De ultieme avontuurlijke reis

Welke Film Te Zien?
 

10, 9, 8, 7, 6… Ons ruimteschip beeft bij de ontsteking van drie hoofdmotoren, aangedreven door vloeibare zuurstof en waterstof. Het aanvankelijke gerommel bouwt snel op tot een gebrul, waarbij mijn stoel, de cabine en de hele raket worden geschud. Metaal ratelt op metaal terwijl de drie motoren zich tot volledige stuwkracht inspannen - een miljoen pond kracht die omhoog spant.

5, 4, 3, 2, 1 ... Terwijl het aftellen nul bereikt, botsen onze twee solide raketaanjagers tot leven met een botschokkende impact. Mijn rugleuning geeft me een brute duw en we slingeren van het lanceerplatform, balancerend op een pilaar van witgloeiend vuur. Zeven miljoen pond raketstuwkracht schudt mijn bemanning terwijl we over de Atlantische Oceaan vliegen en ons met het hoofd naar beneden rollen in onze stoelen voor de klim naar een baan om de aarde.

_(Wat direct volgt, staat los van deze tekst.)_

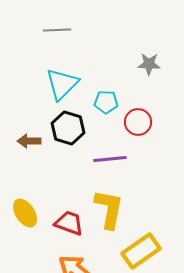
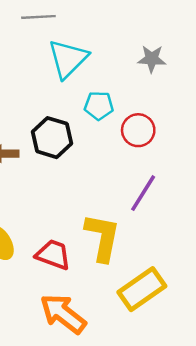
cyan triangle: (62, 84) -> (68, 59), moved
purple line: (110, 159) -> (143, 193), moved, turned -52

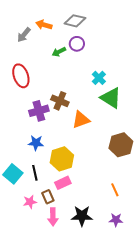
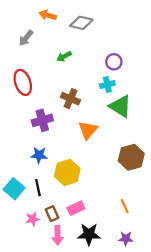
orange arrow: (44, 25) -> (48, 15), moved
purple circle: (77, 44) -> (114, 62), moved
cyan cross: (99, 78) -> (107, 85), turned 32
brown cross: (60, 101) -> (70, 99), moved
orange triangle: (81, 120) -> (88, 130), turned -30
pink rectangle: (63, 183) -> (76, 208), moved

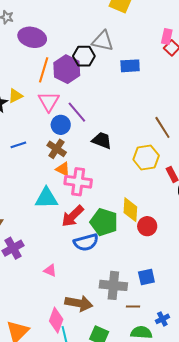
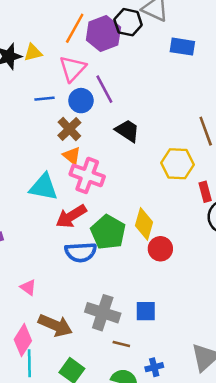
blue line: (18, 145) -> (44, 99), moved
pink triangle: (50, 270) -> (28, 287), moved

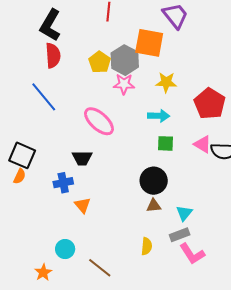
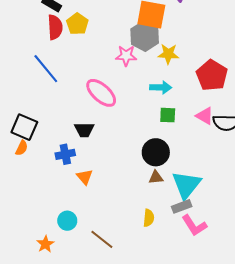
gray hexagon: (125, 60) -> (145, 36), moved
yellow pentagon: (100, 62) -> (77, 24), moved
cyan triangle: (184, 213) -> (186, 185), size x1.8

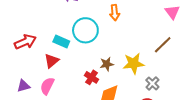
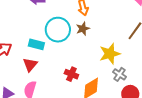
brown star: (107, 64) -> (83, 29), moved
gray cross: (152, 83) -> (120, 74), moved

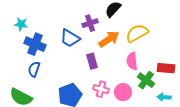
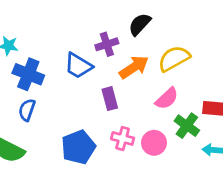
pink semicircle: (132, 61) -> (167, 99), turned -126

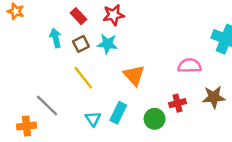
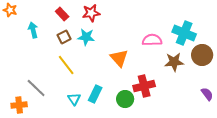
cyan arrow: (56, 38) -> (33, 30), moved
pink semicircle: (190, 66) -> (152, 40), moved
orange triangle: (134, 75) -> (119, 58), moved
brown star: (214, 97) -> (174, 62), moved
red cross: (177, 103) -> (144, 86), size x1.5

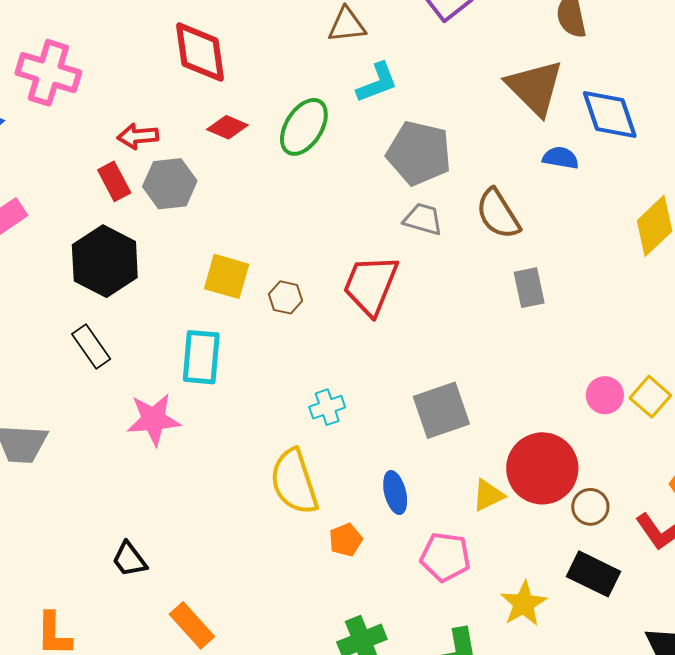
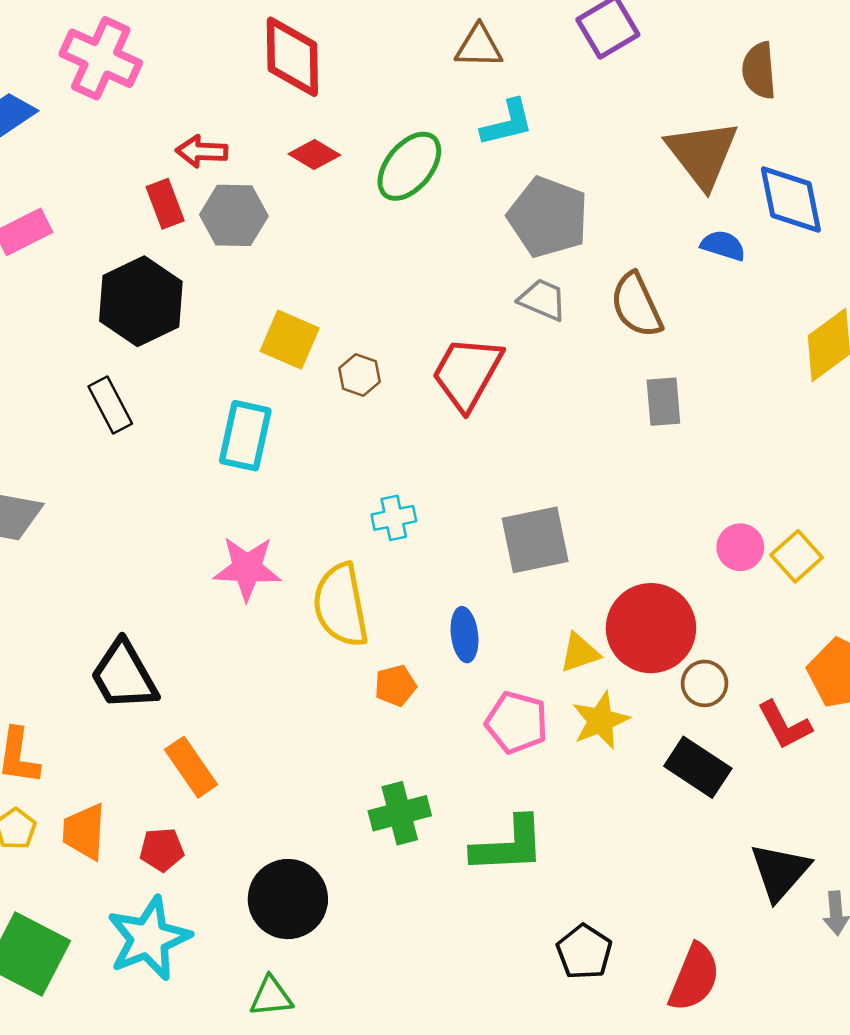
pink star: (153, 419) -> (247, 568), moved
black trapezoid: (129, 559) -> (124, 675), size x1.6
yellow star: (524, 604) -> (600, 720), moved

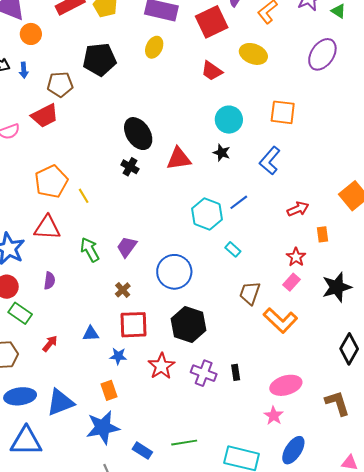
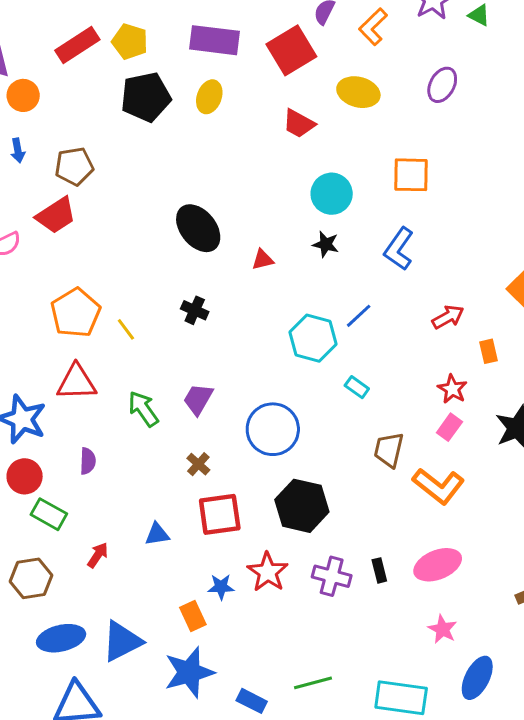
purple ellipse: (322, 54) -> (442, 85), moved, size x0.7
black pentagon: (99, 59) -> (146, 97), moved
red triangle: (179, 159) -> (263, 260), size x0.6
black cross: (130, 167) -> (195, 310), moved
blue star: (118, 356) -> (221, 587), moved
pink ellipse: (286, 385) -> (438, 565), moved

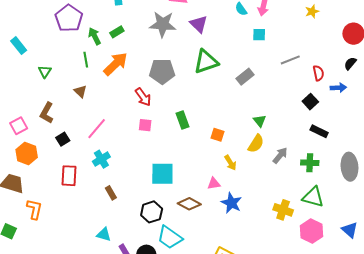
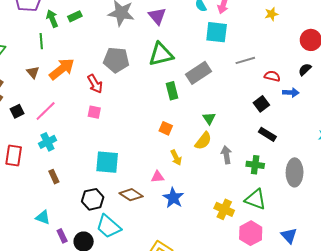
cyan square: (259, 35) -> (217, 32), size x1.6
orange arrow: (116, 64) -> (62, 69), moved
red semicircle: (318, 73) -> (272, 76), turned -70
gray rectangle: (245, 77) -> (198, 73), size x1.4
green rectangle: (183, 120) -> (172, 91), moved
black square: (63, 139) -> (17, 111), moved
gray arrow: (280, 155) -> (226, 155), turned -54

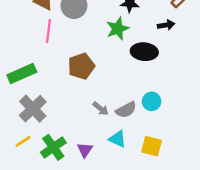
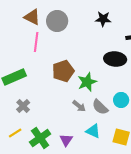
green star: (118, 29) -> (87, 82), moved
gray cross: (33, 109) -> (23, 106), size x0.6
gray semicircle: (126, 110) -> (100, 107), turned 72

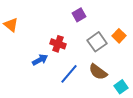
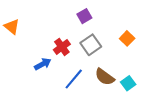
gray square: (97, 42) -> (91, 45), moved
red cross: (58, 44) -> (62, 47), turned 35
cyan square: (121, 87) -> (128, 83), moved

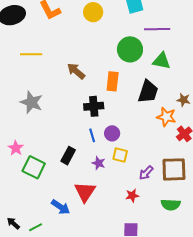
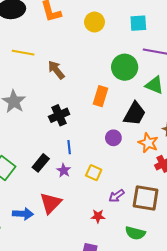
brown arrow: (76, 71) -> (56, 70), moved
black cross: (94, 106) -> (59, 115), moved, turned -30
purple circle: (112, 133) -> (113, 138), moved
purple star: (99, 163) -> (64, 170), moved
blue arrow: (61, 207) -> (23, 214), turned -42

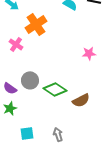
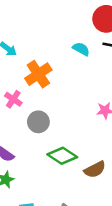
gray circle: (30, 80) -> (38, 122), moved

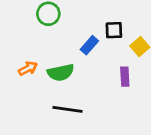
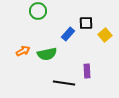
purple rectangle: (125, 77) -> (87, 71), moved
black line: (67, 109) -> (64, 83), moved

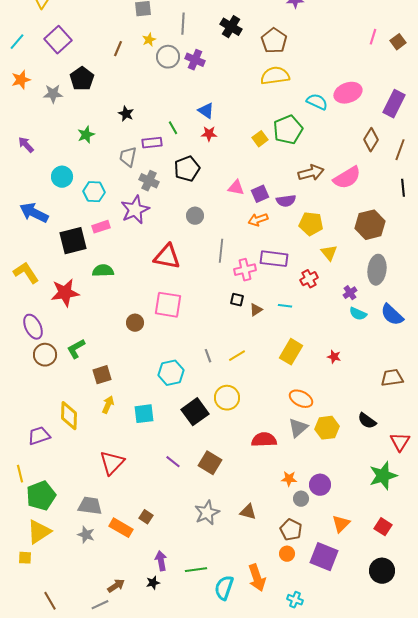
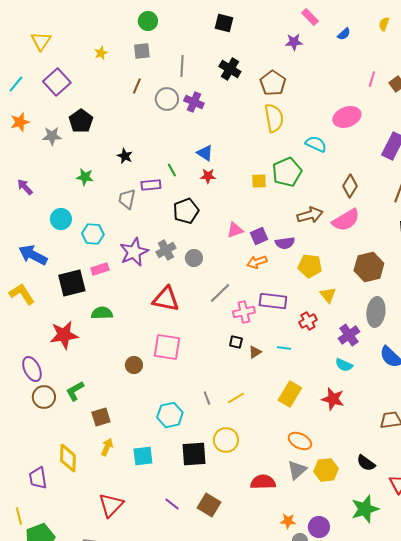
yellow star: (149, 40) -> (101, 53), moved
brown line: (118, 49) -> (137, 86), moved
yellow semicircle: (275, 76) -> (274, 118), turned 88
pink ellipse: (348, 93) -> (347, 117), moved
green star: (86, 135) -> (85, 177), turned 30
yellow square: (260, 139) -> (259, 181), turned 35
brown diamond: (371, 140) -> (350, 186), moved
gray cross: (149, 181) -> (166, 250), moved, turned 36
pink triangle: (236, 188) -> (235, 230), turned -30
gray line: (221, 251) -> (220, 293), turned 40
yellow L-shape: (26, 273) -> (22, 294), moved
purple cross: (350, 293) -> (349, 335), size x1.5
cyan semicircle: (358, 314) -> (344, 365), moved
red star: (334, 357) -> (333, 399), size x1.6
black square: (195, 412) -> (194, 454), turned 32
purple trapezoid: (39, 436) -> (38, 478), turned -80
green star: (383, 476) -> (365, 509), moved

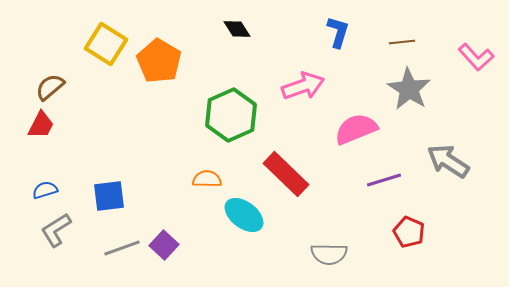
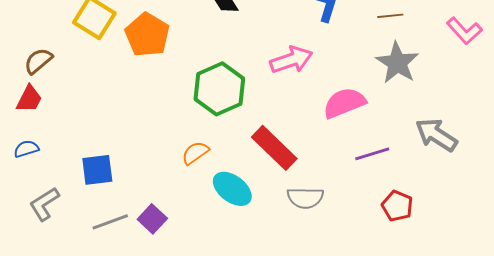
orange semicircle: (207, 179) -> (195, 153), turned -36
blue semicircle: (45, 190) -> (26, 149), moved
gray semicircle: (329, 254) -> (305, 198), moved

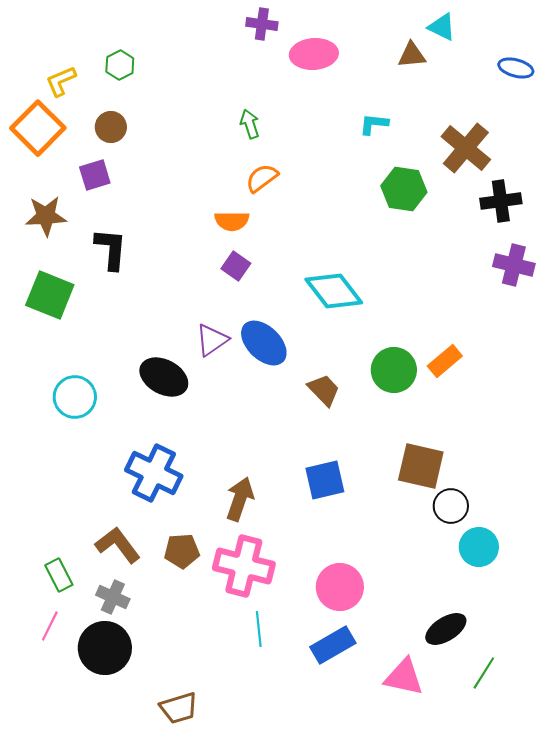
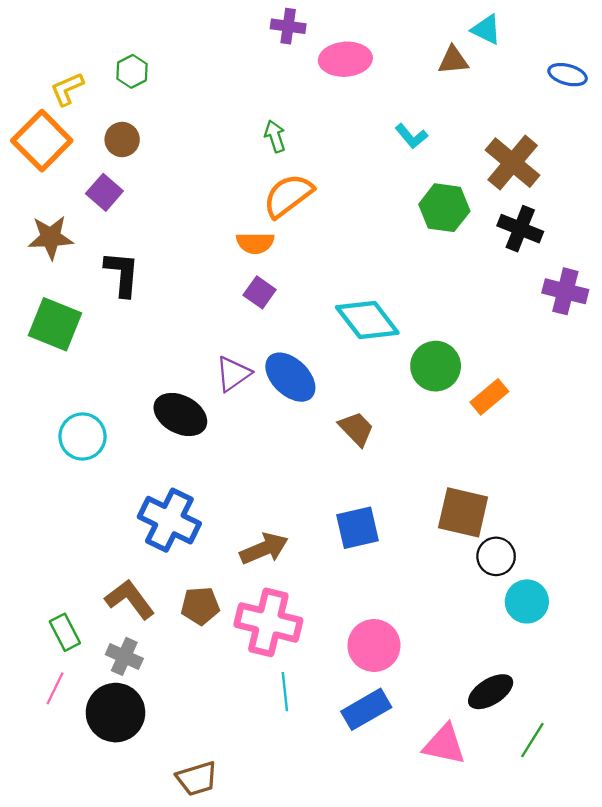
cyan L-shape: (374, 124) -> (411, 136), turned -136
purple square: (95, 175) -> (104, 192), turned -32
orange semicircle: (262, 178) -> (288, 196), size x1.4
black cross: (501, 201) -> (520, 229), moved, turned 30
green circle: (394, 370) -> (436, 366), moved
brown arrow: (240, 499) -> (264, 549), turned 48

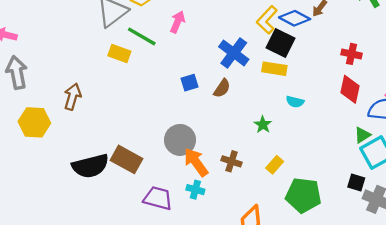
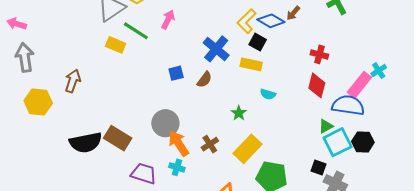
black square: (281, 43) -> (258, 42), size x0.7
brown cross: (232, 161) -> (210, 144), turned 36
yellow rectangle: (275, 165) -> (248, 149), size x1.8

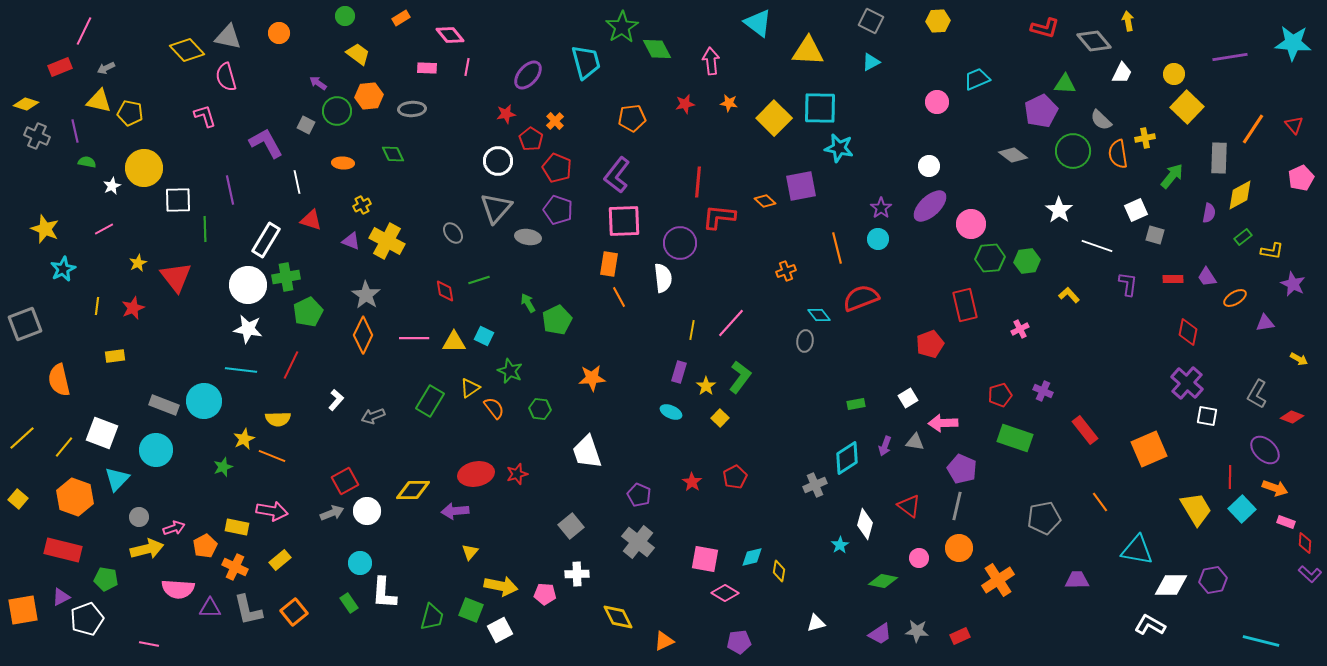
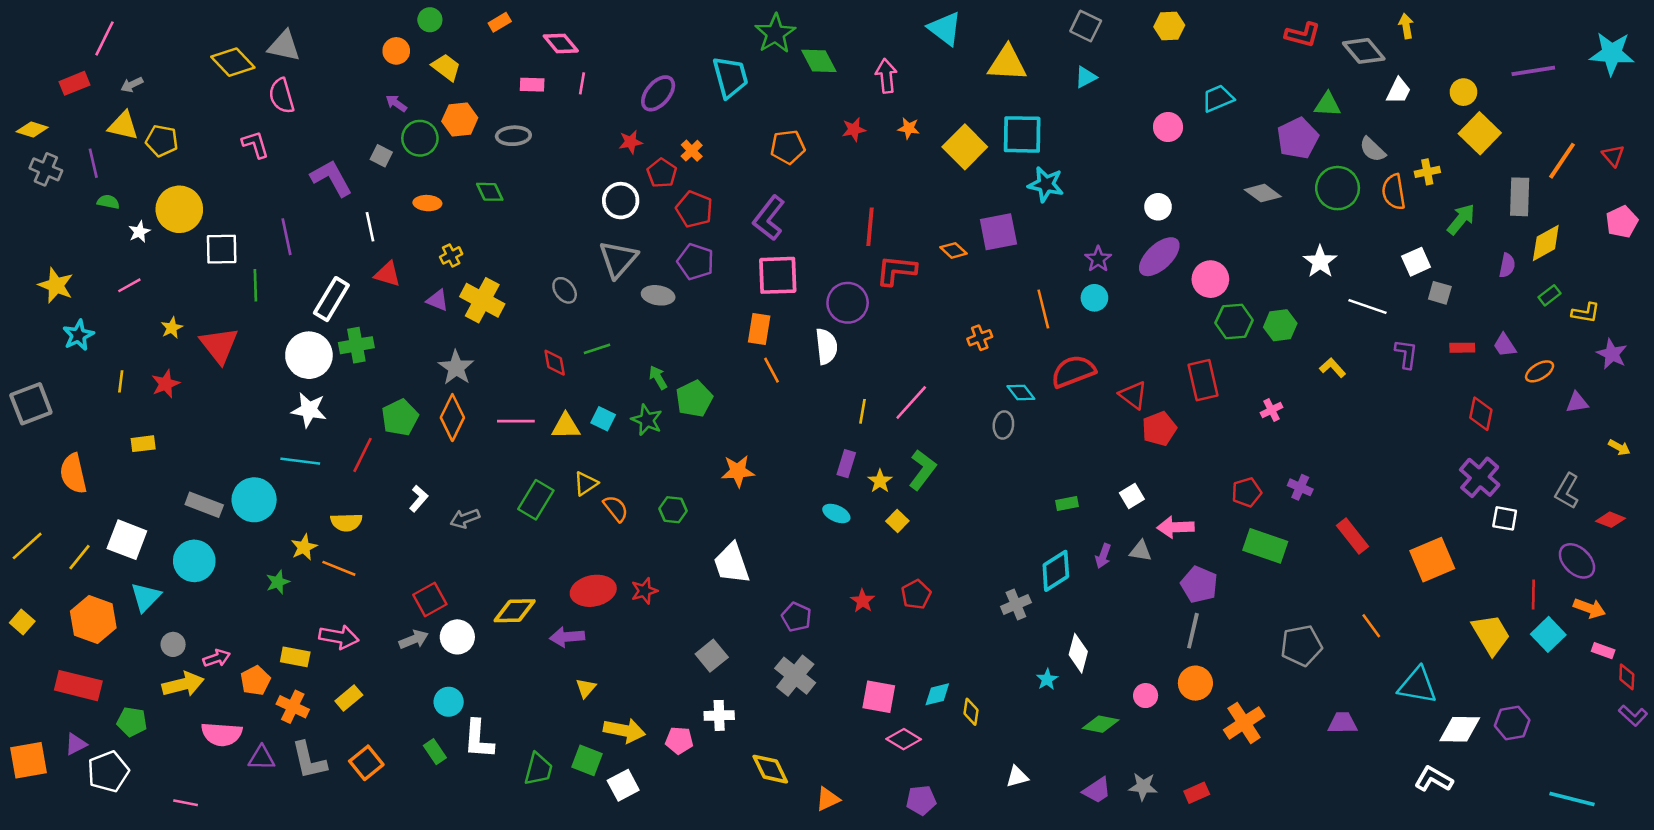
orange circle: (279, 33) -> (396, 51), moved
green pentagon: (308, 312) -> (400, 417), moved
green star: (510, 371) -> (647, 420), moved
red triangle: (909, 506) -> (1133, 395), moved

Na acht en een halve minuut van hartverscheurende acceleratie vallen de hoofdmotoren stil. We bevinden ons in een baan om de aarde, met een snelheid van vijf mijl per seconde.

Ik ben Eagle Scout - en astronaut - Tom Jones. Op 7 februari 2001 gingen vier collega's en ik op pad voor het ultieme avontuurlijke uitje. We namen de spaceshuttle Atlantis naar het internationale ruimtestation ISS.

Onze missie: het Destiny-lab ter grootte van een schoolbus afleveren bij het ISS.

WEES VOORBEREID

Twee-en-een-half jaar intensieve training - en een leven lang voorbereiding - hebben mijn STS-98-bemanning klaargemaakt om Destiny in de ruimte te brengen.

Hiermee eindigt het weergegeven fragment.